Brief: Quote word for word from the line holding "Mark right iliac vein. Return masks as SVG." to the last line below, including both, and omit any pictures.

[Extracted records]
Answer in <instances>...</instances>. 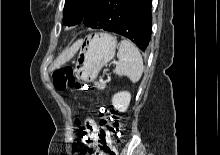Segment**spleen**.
I'll list each match as a JSON object with an SVG mask.
<instances>
[{"mask_svg": "<svg viewBox=\"0 0 220 155\" xmlns=\"http://www.w3.org/2000/svg\"><path fill=\"white\" fill-rule=\"evenodd\" d=\"M118 62L114 72L118 76H127L132 83H136L143 73V60L138 48L129 40L120 42L117 53Z\"/></svg>", "mask_w": 220, "mask_h": 155, "instance_id": "3e777b00", "label": "spleen"}]
</instances>
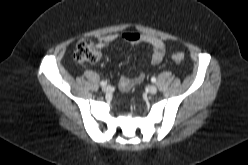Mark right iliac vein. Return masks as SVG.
Wrapping results in <instances>:
<instances>
[{
	"label": "right iliac vein",
	"instance_id": "obj_1",
	"mask_svg": "<svg viewBox=\"0 0 248 165\" xmlns=\"http://www.w3.org/2000/svg\"><path fill=\"white\" fill-rule=\"evenodd\" d=\"M102 90L106 93L110 92L111 87L110 86H103Z\"/></svg>",
	"mask_w": 248,
	"mask_h": 165
}]
</instances>
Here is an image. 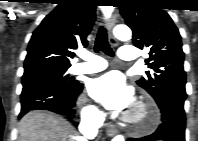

Task solution:
Mark right iliac vein. Return masks as SVG.
Wrapping results in <instances>:
<instances>
[{
	"label": "right iliac vein",
	"instance_id": "obj_1",
	"mask_svg": "<svg viewBox=\"0 0 248 165\" xmlns=\"http://www.w3.org/2000/svg\"><path fill=\"white\" fill-rule=\"evenodd\" d=\"M102 90L106 93L110 92L111 87L110 86H103Z\"/></svg>",
	"mask_w": 248,
	"mask_h": 165
}]
</instances>
Here is an image. 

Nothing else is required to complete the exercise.